Ed una scena guizza alla memoria.
Ci sono occhi che guardano , un po’ mentecatti dallo sguardo morboso,
tu riverso supino sul tavolo di legno dove delirando compagni si lasciano agli ardori .
Appena sortito dai dubbi dell’adolescenza comprendesti il gioco sottile che la Natura ti aveva riservato.
Fuggivi il corpo di femmina
e vertiginosamente scivolavi dove il buon senso della gente rifiutava di accoglierti.
Per quante volte ti convincevano della “retta via”, per tante ancora tu persistevi godendo dell’ingordigia
che la Natura ti aveva offerto.
Necessità impediva ogni deviazione: la debole possibilità del clinamen non ti apparteneva.
Tu dovevi essere ciò che eri. Niente altro, niente altro.
Ahitè, ahinoi! Il tempo della tua esistenza era così lontano dall’impetuosa età dell’orgoglio esibito .
Allora Civitavecchia era meta di romane gioiose escursioni notturne. La provincia dei vitelloni
e la turba gaudente di avventure immonde.
Ma tu avversavi tutto questo perché il mercimonio
insozzava di fango ciò che era tendenza ricca di piacere e così rispettosa della Natura.
Ricordi quando ti scovai col tuo compagno del momento a trasformar gite archeologiche
in sollazzi tra i prati verdi della maremma?
E ricordi il pulsar delle vene quando il tedio dell’età scioglieva il pudore e liberava il vigore?
Un vascello ricolmo di desiderio che non poteva trovare nessun approdo sicuro,
onde impetuose ti respingevano verso il mare alto, presto saresti stato sfiancato, roso, macerato.
Ti persi col tempo che inesorabile si imponeva sulle nostre vite, altre voci ci reclamavano.
la gioventù si consumava e presto ognuno di noi mise su famiglia e lavoro.
Tu rimanesti solo tra i marosi, lontano da ogni approdo. Solo colle tue brame.
Mancava l’amore, certo,
ma come era possibile in quella età dannata?
Trasformasti la volontà della Natura in colpa da espiare presso la morbosa gente.
Come mettesti in atto la fine? Nella tua fine c’erano tutti i semi dell’inizio.
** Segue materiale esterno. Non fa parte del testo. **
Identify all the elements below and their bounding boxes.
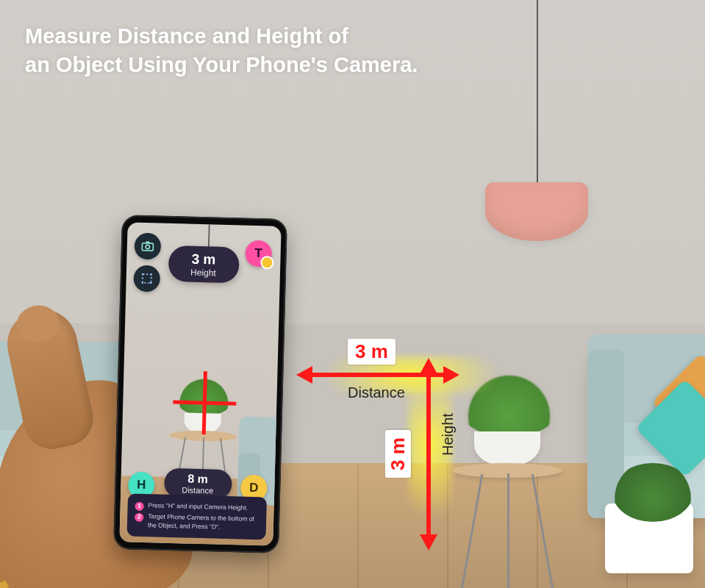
- bounding-box-icon: [139, 271, 154, 287]
- arrowhead-up-icon: [420, 358, 437, 374]
- distance-value-badge: 3 m: [348, 339, 396, 365]
- height-reading-label: Height: [184, 267, 222, 278]
- camera-mode-button[interactable]: [134, 233, 161, 260]
- t-button-label: T: [254, 246, 262, 261]
- svg-point-5: [141, 282, 143, 284]
- plant-pot: [474, 431, 540, 467]
- potted-plant: [456, 368, 562, 437]
- bounding-box-button[interactable]: [133, 265, 160, 293]
- instruction-step-1: Press "H" and input Camera Height.: [148, 501, 248, 514]
- pendant-lamp-cord: [537, 0, 538, 184]
- instructions-panel: 1 Press "H" and input Camera Height. 2 T…: [127, 494, 267, 540]
- instruction-step-2: Target Phone Camera to the bottom of the…: [148, 512, 260, 532]
- d-button-label: D: [249, 481, 259, 495]
- target-t-button[interactable]: T: [245, 240, 272, 268]
- camera-icon: [140, 239, 156, 254]
- distance-label: Distance: [348, 384, 405, 401]
- arrowhead-right-icon: [443, 366, 459, 384]
- side-table: [452, 463, 562, 485]
- headline-line1: Measure Distance and Height of: [25, 22, 418, 51]
- headline-line2: an Object Using Your Phone's Camera.: [25, 51, 418, 79]
- step-badge-2: 2: [135, 513, 143, 522]
- svg-point-4: [150, 273, 152, 276]
- distance-reading-value: 8 m: [179, 473, 217, 485]
- svg-rect-0: [142, 243, 153, 251]
- phone-screen: T 3 m Height H D 8 m Distance: [119, 222, 281, 545]
- headline: Measure Distance and Height of an Object…: [25, 22, 418, 79]
- hand-holding-phone: T 3 m Height H D 8 m Distance: [0, 206, 309, 588]
- floor-planter: [605, 503, 693, 573]
- svg-rect-2: [143, 274, 151, 283]
- smartphone: T 3 m Height H D 8 m Distance: [113, 215, 287, 553]
- distance-arrow-line: [311, 373, 447, 377]
- height-reading-pill: 3 m Height: [168, 245, 239, 283]
- svg-point-3: [142, 273, 144, 276]
- height-reading-value: 3 m: [185, 251, 223, 266]
- promo-scene: Measure Distance and Height of an Object…: [0, 0, 705, 588]
- h-button-label: H: [137, 478, 146, 492]
- pendant-lamp: [485, 182, 588, 241]
- distance-reading-label: Distance: [179, 485, 217, 495]
- svg-point-1: [146, 245, 149, 248]
- svg-point-6: [150, 282, 152, 284]
- crosshair-icon: [172, 370, 237, 435]
- height-label: Height: [440, 413, 457, 456]
- step-badge-1: 1: [135, 502, 143, 511]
Non ci fu nulla di tranquillo in quella fine.
Morte ti sommerse acerba.
Tu ,Onnipotente, ancora una volta a te chiedo di mostrarti. Se vuoi.
Osserva, vieni più vicino, non aver timore della Natura che tu producesti dal nulla.
Guarda, Onnipotente, come è tesa la corda. Poco fa dondolava come pendolo. Ora è ferma.
Osserva con attenzione ciò che rende la corda così tesa lungo la tromba della scala.
Osserva come ora essa è a piombo perfetto tra la ringhiera di ferro ed il peso che la tende.
Quel peso, Onnipotente, grida a te il suo tormento.
Dove sei ora, amico d’un tempo?
Vorrei ideare un trillo, forse un bisbiglio, un grido armonioso per poterti un giorno scovare tra le turbe
ineffabili delle ombre nell’Ade.
. . .
L’immane farsa umana trova anche il momento di raccapricciarsi e di invertirne poi il senso e quello che ieri era obbrobrio per le genti ora si mostra quale ordinario modo di essere.
Non cercare, lettore, qualcosa in quel nome che, se caro a Lucrezio, è fuori luogo per le nostre vicende . A cosa ti serve un nome?
Accogli la realtà per come è narrata e ciò ti basti.
CARLO ALBERTO FALZETTI
Bellissimo…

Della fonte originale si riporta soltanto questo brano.